TJ transitioned into THPP his senior year of high school to receive important support services and learn essential life skills. Coming into care, TJ was really confused and fearful of independent living and college. In team meetings, he’d quickly become overwhelmed and voice his hopelessness. His team stressed the importance of him setting and tackling only one objective at a time, helping him to be realistic yet optimistic. TJ was connected to a lot of resources in care, but he responded most favorably to ILP. As a kid with a lot of uncertainties, the support groups and interactive workgroups that he attended through ILP helped him to not only connect with other teens, but gave him a better understanding that he wasn’t alone—there were a lot of kids in his shoes trying to make a life for themselves out of some really difficult circumstances.
TJ also connected well with his ILP worker, Theo. Entering into the program, TJ had no idea what his options were, so Theo sat down with him one afternoon and went through every question TJ had—from enrolling in school to what resources he could get to help him stay in school while he worked. His ILP worker mapped out everything, and together, he and TJ completed his financial aid paper-work so he could enroll in community college following his high school graduation. His ILP worker also offered to visit the college with TJ, helping him set an appointment with a student advisor.

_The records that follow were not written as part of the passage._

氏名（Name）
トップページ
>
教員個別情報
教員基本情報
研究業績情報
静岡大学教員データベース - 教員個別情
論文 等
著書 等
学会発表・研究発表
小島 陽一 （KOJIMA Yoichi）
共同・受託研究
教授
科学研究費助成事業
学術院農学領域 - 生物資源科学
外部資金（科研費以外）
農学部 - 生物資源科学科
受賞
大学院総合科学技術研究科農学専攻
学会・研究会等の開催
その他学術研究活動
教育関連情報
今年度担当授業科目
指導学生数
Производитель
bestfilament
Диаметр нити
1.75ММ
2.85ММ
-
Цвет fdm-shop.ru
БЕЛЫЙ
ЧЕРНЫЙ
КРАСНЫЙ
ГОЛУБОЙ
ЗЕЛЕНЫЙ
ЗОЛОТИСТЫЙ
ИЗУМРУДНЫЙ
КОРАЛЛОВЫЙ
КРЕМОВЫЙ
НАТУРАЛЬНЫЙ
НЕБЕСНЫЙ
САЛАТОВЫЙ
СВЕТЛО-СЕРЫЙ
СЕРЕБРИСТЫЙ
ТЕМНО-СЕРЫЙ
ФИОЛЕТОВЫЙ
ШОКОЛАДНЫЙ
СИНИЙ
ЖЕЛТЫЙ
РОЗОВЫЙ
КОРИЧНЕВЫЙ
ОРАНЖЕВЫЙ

TJ appreciated all of the one-on-one time he received from Theo, and his team could tell that he was slowly feeling more confident that he could do this “adult/ college student thing.”

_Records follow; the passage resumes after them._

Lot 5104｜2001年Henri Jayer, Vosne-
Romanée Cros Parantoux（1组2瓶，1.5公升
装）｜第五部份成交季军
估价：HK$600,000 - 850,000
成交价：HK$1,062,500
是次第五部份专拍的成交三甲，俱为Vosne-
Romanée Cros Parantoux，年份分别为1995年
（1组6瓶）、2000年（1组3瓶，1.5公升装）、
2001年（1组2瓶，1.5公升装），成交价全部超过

ILP has been TJ’s favorite resource while in care, and he’s grateful that he’ll stay connected to services until he’s 21. Through ILP, TJ’s has learned how to budget his time and money; has been connected to valuable resources such as TAY-FAP and on-campus tutoring; and has made lasting friendships with other youth fighting similar battles— probably the most helpful aspect yet. While he still has concerns, he’s much more confident knowing he’ll have the help he needs when he needs it.